Let $z\in\mathbb{C}$. I would like to know when the product
$$|\prod_{k=1}^n(1-z^k)|$$
tends to infinity?
My attempt : We have:
$$|\prod_{k=1}^n(1-z^k)|= \prod_{k=1}^n |1-z^k|$$
Since we have:
$$|1-z^k|\leq 1 +|z^k|= 1+|z|^k$$
we obtain that: \begin{equation} |\prod_{k=1}^n(1-z^k)|\leq 1+ \prod_{k=1}^n |z|^k \end{equation}
Let $|z|=R$. Then:
\begin{equation} |\prod_{k=1}^n(1-z^k)|\leq 1+ \prod_{k=1}^n R^k=1+R^{n(n+1)/2} \end{equation}
Case 1: If $R<1$ then the product is bounded and cannot be divergent. Case 2: If $R>1$ then the product is finite and I couldn't conclude when it diverges.

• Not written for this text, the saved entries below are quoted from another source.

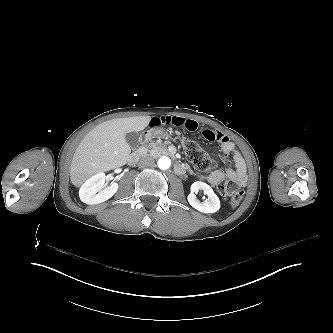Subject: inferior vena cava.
<instances>
[{"label": "inferior vena cava", "mask_w": 333, "mask_h": 333, "mask_svg": "<svg viewBox=\"0 0 333 333\" xmlns=\"http://www.w3.org/2000/svg\"><path fill=\"white\" fill-rule=\"evenodd\" d=\"M154 164H155L154 158L149 156L142 157L138 162V166L141 168L154 166Z\"/></svg>", "instance_id": "inferior-vena-cava-1"}]
</instances>
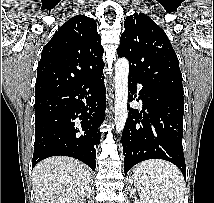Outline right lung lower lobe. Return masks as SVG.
Masks as SVG:
<instances>
[{"instance_id":"98d812e1","label":"right lung lower lobe","mask_w":214,"mask_h":203,"mask_svg":"<svg viewBox=\"0 0 214 203\" xmlns=\"http://www.w3.org/2000/svg\"><path fill=\"white\" fill-rule=\"evenodd\" d=\"M100 72L80 83L35 99V143L32 167L57 155L76 158L95 170L99 126L106 107Z\"/></svg>"}]
</instances>
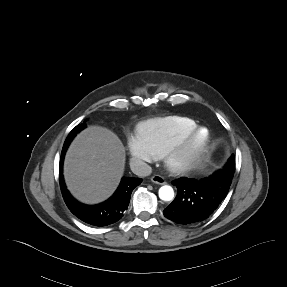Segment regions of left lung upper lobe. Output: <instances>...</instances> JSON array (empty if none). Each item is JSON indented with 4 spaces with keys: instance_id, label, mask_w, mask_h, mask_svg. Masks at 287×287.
I'll return each mask as SVG.
<instances>
[{
    "instance_id": "5c2ea615",
    "label": "left lung upper lobe",
    "mask_w": 287,
    "mask_h": 287,
    "mask_svg": "<svg viewBox=\"0 0 287 287\" xmlns=\"http://www.w3.org/2000/svg\"><path fill=\"white\" fill-rule=\"evenodd\" d=\"M234 155H232L230 157V159L228 160V163L226 164V166L224 167L225 169H229V172L230 173H233L234 171V165H235V162H234Z\"/></svg>"
}]
</instances>
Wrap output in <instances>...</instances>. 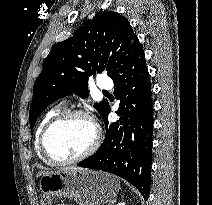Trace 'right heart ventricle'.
Returning <instances> with one entry per match:
<instances>
[{"instance_id": "right-heart-ventricle-1", "label": "right heart ventricle", "mask_w": 212, "mask_h": 205, "mask_svg": "<svg viewBox=\"0 0 212 205\" xmlns=\"http://www.w3.org/2000/svg\"><path fill=\"white\" fill-rule=\"evenodd\" d=\"M63 111V107L62 106H57L54 107L52 109H50L42 118L37 130H36V134H35V149L37 154L39 155V157L46 163L48 164H53L51 163L49 160H47L44 155L42 154L41 150H40V146H39V139H40V135L41 132L43 130V128L45 127V125L49 122L50 119H52L54 116H56L57 114H59L60 112Z\"/></svg>"}]
</instances>
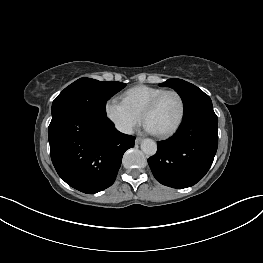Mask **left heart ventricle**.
I'll use <instances>...</instances> for the list:
<instances>
[{
  "mask_svg": "<svg viewBox=\"0 0 263 263\" xmlns=\"http://www.w3.org/2000/svg\"><path fill=\"white\" fill-rule=\"evenodd\" d=\"M181 111L180 101L175 94L165 95L157 107L147 116L146 123L156 133L171 129L177 122Z\"/></svg>",
  "mask_w": 263,
  "mask_h": 263,
  "instance_id": "left-heart-ventricle-1",
  "label": "left heart ventricle"
}]
</instances>
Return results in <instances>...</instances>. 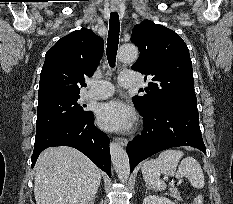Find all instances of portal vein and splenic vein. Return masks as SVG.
Here are the masks:
<instances>
[{
    "instance_id": "1",
    "label": "portal vein and splenic vein",
    "mask_w": 233,
    "mask_h": 204,
    "mask_svg": "<svg viewBox=\"0 0 233 204\" xmlns=\"http://www.w3.org/2000/svg\"><path fill=\"white\" fill-rule=\"evenodd\" d=\"M164 180L167 181V180H168V177H164ZM172 185H173V183H172Z\"/></svg>"
}]
</instances>
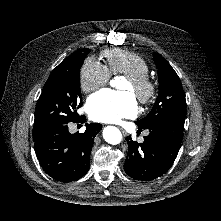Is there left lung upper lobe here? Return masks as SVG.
<instances>
[{
	"label": "left lung upper lobe",
	"instance_id": "5c2ea615",
	"mask_svg": "<svg viewBox=\"0 0 221 221\" xmlns=\"http://www.w3.org/2000/svg\"><path fill=\"white\" fill-rule=\"evenodd\" d=\"M153 59L158 69L159 95L150 113L135 122L142 129L166 119L186 117L185 93L178 75L159 53H154Z\"/></svg>",
	"mask_w": 221,
	"mask_h": 221
}]
</instances>
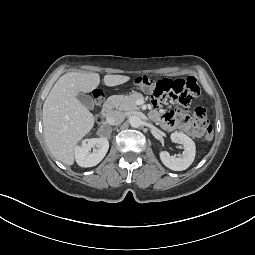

Is that correct? My main question is to find when this product tends to infinity, even if we can consider a sequence of $z_{n_k}$ such that the product diverges
Many thank's for helping me.
If $|z| >2$ then $|\prod_{k=1}^{n} (1-z^{k})|>(|z|-1)^{n} \to \infty$.
A stronger result: if $|z| >1$ choose $m$ such that $|z^{m} |>2$. Then $|\prod_{k=m}^{n} (1-z^{k})|> (|z|^{m} -1)^{n-m+1} \to \infty$. Hence $|z| >1$ is good enough.